Comment by nnotm on AI Alignment is Alchemy. · 2018-05-17T03:53:48.145Z · score: 3 (2 votes) · LW · GW

As I understand it, the idea with the problems listed in the article is that their solutions are supposed to be fundamental design principles of the AI, rather than addons to fix loopholes.

Augmenting ourselves is probably a good idea to do *in addition* to AI safety research, but I think it's dangerous to do it *instead* of AI safety research. It's far from impossible that artificial intelligence could gain intelligence much faster at some point than augmenting the rather messy human brain, at which point it *needs* to be designed in a safe way.

Comment by nnotm on AI Alignment is Alchemy. · 2018-05-14T18:45:29.446Z · score: 3 (2 votes) · LW · GW

AI alignment is not about trying to outsmart the AI, it's about making sure that what the AI wants is what we want.

If it were actually about figuring out all possible loopholes and preventing them, I would agree that it's a futile endeavor.

A correctly designed AI wouldn't have to be banned from exploring any philosophical or introspective considerations, since regardless of what it discovers there, it's goals would still be aligned with what we want. Discovering *why* it has these goals is similar to humans discovering why we have our motivations (i.e., evolution), and similarly to how discovering evolution didn't change much what humans desire, there's no reason to assume that an AI discovering where its goals come from should change them.

Of course, care will have to be taken to ensure that any self-modifications don't change the goals. But we don't have to work *against* the AI to accomplish that - the AI *also* aims to accomplish its current goals, and any future self-modification that changes its goals would be detrimental in accomplishing its current goals, so (almost) any rational AI will, to the best of its ability, aim *not* to change its goals. Although this doesn't make it easy, since it's quite difficult to formally specify the goals we would want an AI to have.

Comment by nnotm on AI Alignment is Alchemy. · 2018-05-13T21:19:13.428Z · score: 3 (2 votes) · LW · GW

Whether or not it would question its reality mostly depends on what you mean by that - it would almost certainly be useful to figure out how the world works, and especially how the AI itself works, for any AI. It might also be useful to figure out the reason for which it was created.

But, unless it was explicitly programmed in, this would likely not be a motivation in and of itself, rather, it would simply be useful for accomplishing its actual goal.

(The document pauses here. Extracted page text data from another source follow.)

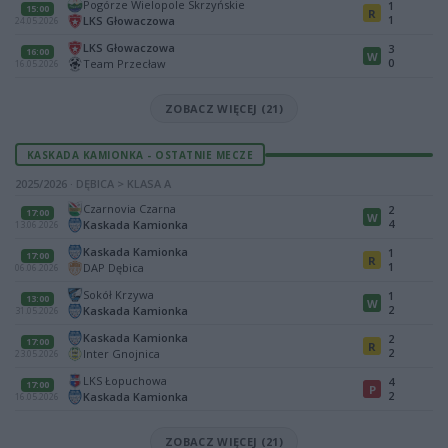
Pogórze Wielopole Skrzyńskie
1
15:00
R
1
LKS Głowaczowa
24.05.2026
LKS Głowaczowa
3
16:00
W
0
Team Przecław
16.05.2026
ZOBACZ WIĘCEJ (21)
KASKADA KAMIONKA - OSTATNIE MECZE
2025/2026 · DĘBICA > KLASA A
Czarnovia Czarna
2
17:00
W
4
Kaskada Kamionka
13.06.2026
Kaskada Kamionka
1
17:00
R
1
DAP Dębica
06.06.2026
Sokół Krzywa
1
13:00
W
2
Kaskada Kamionka
31.05.2026
Kaskada Kamionka
2
17:00
R
2
Inter Gnojnica
23.05.2026
LKS Łopuchowa
4
17:00
P
2
Kaskada Kamionka
16.05.2026
ZOBACZ WIĘCEJ (21)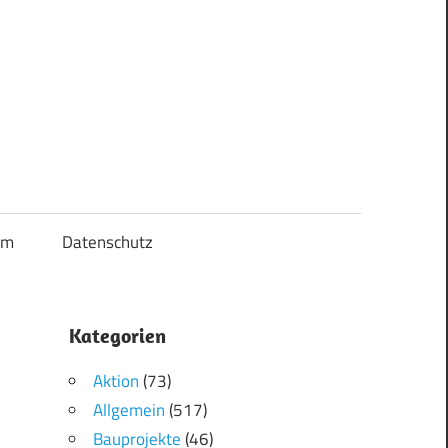
um
Datenschutz
Kategorien
Aktion
(73)
Allgemein
(517)
Bauprojekte
(46)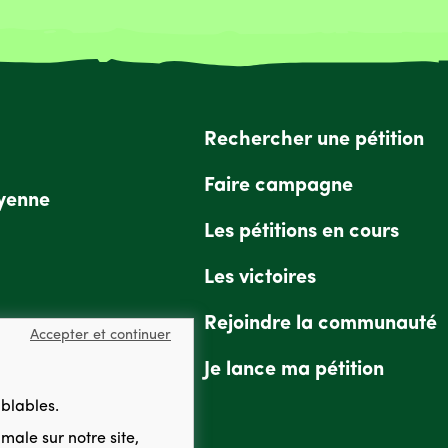
Rechercher une pétition
Faire campagne
oyenne
Les pétitions en cours
Les victoires
Rejoindre la communauté
Accepter et continuer
Je lance ma pétition
mblables.
imale
sur notre site,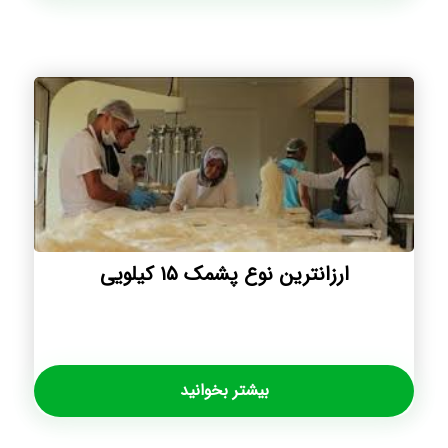
ارزانترین نوع پشمک ۱۵ کیلویی
بیشتر بخوانید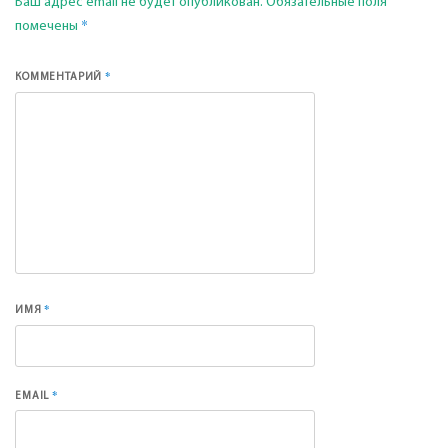
Ваш адрес email не будет опубликован.
Обязательные поля
*
помечены
*
КОММЕНТАРИЙ
*
ИМЯ
*
EMAIL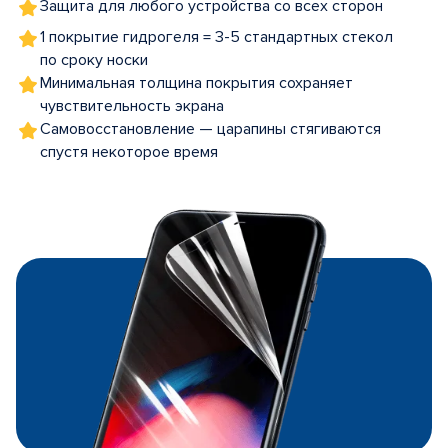
Защита для любого устройства со всех сторон
1 покрытие гидрогеля = 3-5 стандартных стекол
по сроку носки
Минимальная толщина покрытия сохраняет
чувствительность экрана
Самовосстановление — царапины стягиваются
спустя некоторое время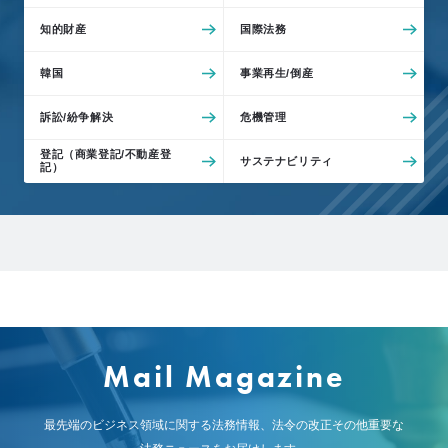
知的財産
国際法務
韓国
事業再生/倒産
訴訟/紛争解決
危機管理
登記（商業登記/不動産登
サステナビリティ
記）
Mail Magazine
最先端のビジネス領域に関する法務情報、
法令の改正その他重要な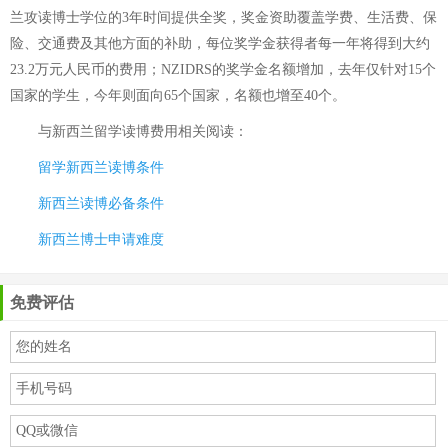
兰攻读博士学位的3年时间提供全奖，奖金资助覆盖学费、生活费、保
险、交通费及其他方面的补助，每位奖学金获得者每一年将得到大约
23.2万元人民币的费用；NZIDRS的奖学金名额增加，去年仅针对15个
国家的学生，今年则面向65个国家，名额也增至40个。
与
新西兰留学读博费用
相关阅读：
留学新西兰读博条件
新西兰读博必备条件
新西兰博士申请难度
免费评估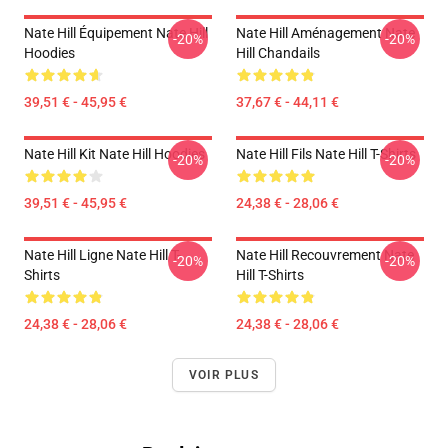
Nate Hill Équipement Nate Hill
Nate Hill Aménagement Nate
-20%
-20%
Hoodies
Hill Chandails
39,51 € - 45,95 €
37,67 € - 44,11 €
Nate Hill Kit Nate Hill Hoodies
Nate Hill Fils Nate Hill T-Shirts
-20%
-20%
39,51 € - 45,95 €
24,38 € - 28,06 €
Nate Hill Ligne Nate Hill T-
Nate Hill Recouvrement Nate
-20%
-20%
Shirts
Hill T-Shirts
24,38 € - 28,06 €
24,38 € - 28,06 €
VOIR PLUS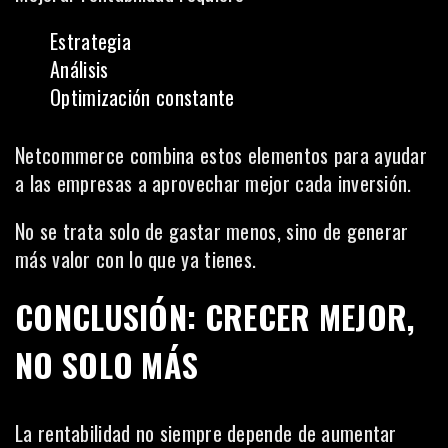
Estrategia
Análisis
Optimización constante
Netcommerce combina estos elementos para ayudar
a las empresas a aprovechar mejor cada inversión.
No se trata solo de gastar menos, sino de generar
más valor con lo que ya tienes.
CONCLUSIÓN: CRECER MEJOR,
NO SOLO MÁS
La rentabilidad no siempre depende de aumentar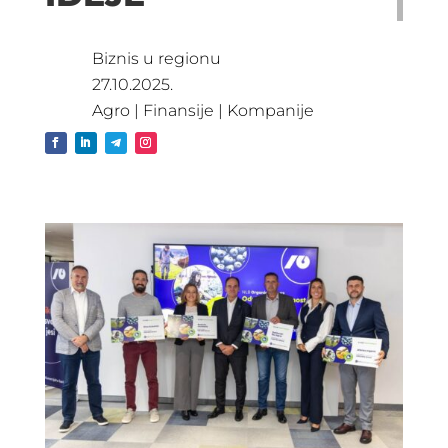
Biznis u regionu
27.10.2025.
Agro
|
Finansije
|
Kompanije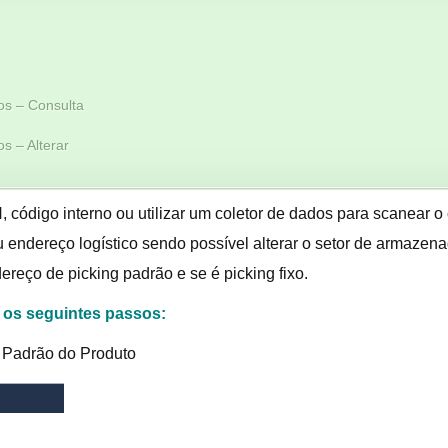
os – Consulta
s – Alterar
, código interno ou utilizar um coletor de dados para scanear 
eu endereço logístico sendo possível alterar o setor de armaz
reço de picking padrão e se é picking fixo.
r os seguintes passos:
g Padrão do Produto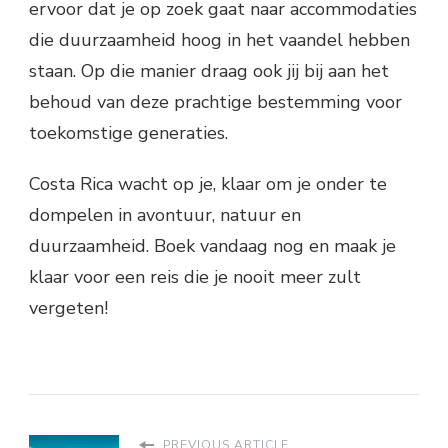
ervoor dat je op zoek gaat naar accommodaties
die duurzaamheid hoog in het vaandel hebben
staan. Op die manier draag ook jij bij aan het
behoud van deze prachtige bestemming voor
toekomstige generaties.
Costa Rica wacht op je, klaar om je onder te
dompelen in avontuur, natuur en
duurzaamheid. Boek vandaag nog en maak je
klaar voor een reis die je nooit meer zult
vergeten!
PREVIOUS ARTICLE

I'd say the reason why humans place such high value in figuring out philosophical issues is to a large extent because evolution produces messy systems with inconsistent goals. This *could* be the case for AIs too, but to me it seems more likely that some more rational thought will go into their design.

(That's not to say that I believe it will be safe by default, but simply that it will have more organized goals than humans have.)

Comment by nnotm on AI Alignment is Alchemy. · 2018-05-12T19:06:39.410Z · score: 7 (3 votes) · LW · GW

It would need a reason of some kind of reason to change its goals - one might call it a motivation. The only motivation it has available though, are its final goals, and those (by default) don't include changing the final goals.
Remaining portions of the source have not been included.